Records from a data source
□ □ □ □ □

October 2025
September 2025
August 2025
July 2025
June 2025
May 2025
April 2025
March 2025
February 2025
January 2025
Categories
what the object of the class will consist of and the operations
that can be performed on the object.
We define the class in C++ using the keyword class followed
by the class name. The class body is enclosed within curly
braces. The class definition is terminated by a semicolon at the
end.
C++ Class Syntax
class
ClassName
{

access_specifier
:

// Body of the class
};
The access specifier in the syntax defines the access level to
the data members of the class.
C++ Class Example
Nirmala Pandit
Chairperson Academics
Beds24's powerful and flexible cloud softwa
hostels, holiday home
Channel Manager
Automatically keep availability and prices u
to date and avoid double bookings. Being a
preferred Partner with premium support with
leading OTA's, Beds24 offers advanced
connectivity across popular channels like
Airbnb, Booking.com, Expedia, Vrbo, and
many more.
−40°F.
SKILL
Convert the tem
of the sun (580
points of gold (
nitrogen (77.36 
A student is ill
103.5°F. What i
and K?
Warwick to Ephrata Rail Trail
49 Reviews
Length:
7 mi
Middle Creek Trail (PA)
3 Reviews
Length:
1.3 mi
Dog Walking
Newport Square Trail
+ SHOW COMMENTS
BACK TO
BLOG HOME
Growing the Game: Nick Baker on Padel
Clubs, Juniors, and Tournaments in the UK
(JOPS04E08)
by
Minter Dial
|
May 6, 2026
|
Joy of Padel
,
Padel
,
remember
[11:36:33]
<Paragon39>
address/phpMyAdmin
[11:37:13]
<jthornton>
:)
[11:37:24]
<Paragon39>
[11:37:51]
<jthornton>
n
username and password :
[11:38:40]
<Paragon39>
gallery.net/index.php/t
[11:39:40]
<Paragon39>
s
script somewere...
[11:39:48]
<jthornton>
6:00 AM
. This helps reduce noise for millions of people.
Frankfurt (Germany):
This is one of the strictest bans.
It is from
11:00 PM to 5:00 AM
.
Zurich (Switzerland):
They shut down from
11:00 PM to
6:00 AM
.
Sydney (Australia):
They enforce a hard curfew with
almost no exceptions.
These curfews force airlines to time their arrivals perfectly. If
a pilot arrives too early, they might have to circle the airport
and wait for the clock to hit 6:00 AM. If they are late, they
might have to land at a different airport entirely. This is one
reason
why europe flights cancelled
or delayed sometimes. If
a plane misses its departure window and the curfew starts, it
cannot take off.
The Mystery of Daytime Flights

□ □ □ □ □

Your task — Determine how many lines in the entries above hold the string "airport", then report that number and nothing further.

Solved problem — 2